Yaşadığım ülke sayısı arttıkça yanılmadığımı bir kere daha anlamış oluyorum. Hipotezleri sağlam kurmak tek mesele. Ülkeyi ülke yapan insanlar. Yaşam biçimleriyle, dilleriyle, yemekleriyle. İnsan mevzu bahisse insan her yerde insan. Doğrusuyla, yanlışıyla. Her ne kadar Avrupa ülkeleri dışındakilere uyum sağlayamayacağımı düşünsemde, hiçbir yönüyle ilgimi çekmeseler de; insan her yerde insan. Tabii ki de şaşkınlıkla izlediğiniz insanlar oluyor, tabii ki de hallerine üzüldükleriniz de. Bakıp geçiyorsunuz. İnsana en büyük iyiliğin zorluğuyla başbaşa bırakmak olduğunu  öğrendiğim için. Baş etme becerisi geliştirsin diye. Bak Mabel’ciğim yeni şarkı eklemiş: “Satmam bu dert benim, hem ağam hem paşam. Öğrenirim onunla kendimi, direnenler yaşar!”
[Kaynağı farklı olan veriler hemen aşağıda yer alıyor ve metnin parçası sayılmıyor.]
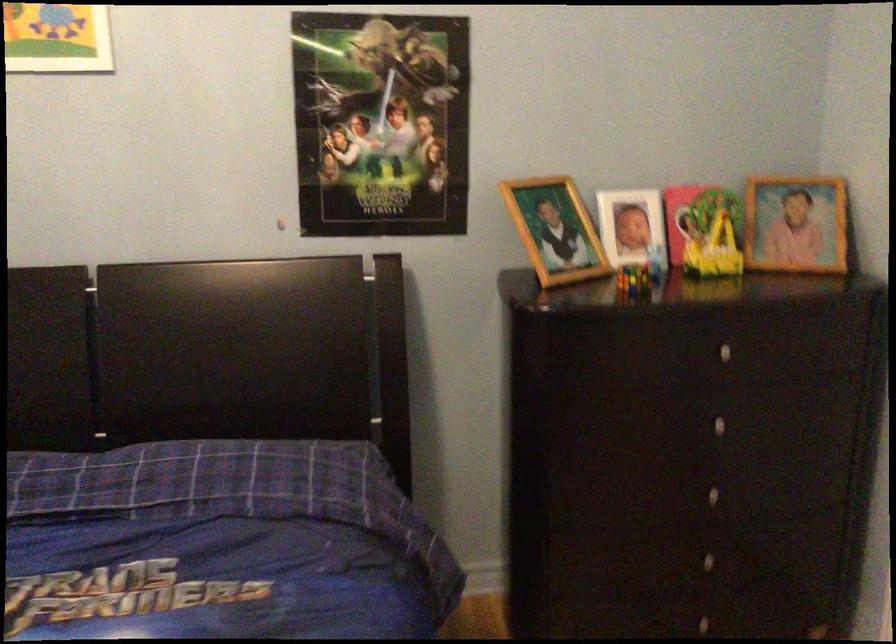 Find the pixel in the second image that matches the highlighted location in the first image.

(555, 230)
İnsanlarla anlaşma yolları var dünyada. İyi ve kötü anlaşma biçimini biz seçiyoruz. İyi de bizim tercihimiz kötü de. Yeni ülkeler gördüğümde hep şunu farkediyorum: Kimseyle iyi anlaşmak zorunda değilsin. Yeter ki kibar ol, nazik ol. Balla çıksın sözlerin ağzından. İnsan olarak değil, ülke olarak oradasın. Temsilcisin. Ama ne olursa olsun yine de kendin ol. “Ne kadar kendi oldu insan o kadar başka” düsturuyla. Kendi olan yeni bir insan tanıdım; bu şair düsturunu ondan öğrendim. Oysa kendi ülkemizde  ne çok münafık var. Yüzünden kir akarken, ağzından mis kokulu cümleler çıkmasının ne kıymeti var? “Çöllere yağmur olsan ne fayda, bir damla yoksa aşktan kendi dünyanda.” diye ekleyesi geliyor insanın.
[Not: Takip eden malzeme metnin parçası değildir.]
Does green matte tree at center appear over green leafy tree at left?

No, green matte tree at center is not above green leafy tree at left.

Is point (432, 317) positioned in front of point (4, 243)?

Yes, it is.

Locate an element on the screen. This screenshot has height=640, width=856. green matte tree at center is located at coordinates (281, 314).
Zor değil. Yüzlerce dilin arasında tek bir dilde buluştuğumuz sürece. Senin gibi olmayan insanlarla sohbet etmenin bir saati bir dakika gibi. İzafiyet dediğimiz şey. Tanıdıkça, keşfettikçe gözlerinin parlaklığı artıyor. Aldığın nefes en temiz haliyle doluyor ciğerlerine.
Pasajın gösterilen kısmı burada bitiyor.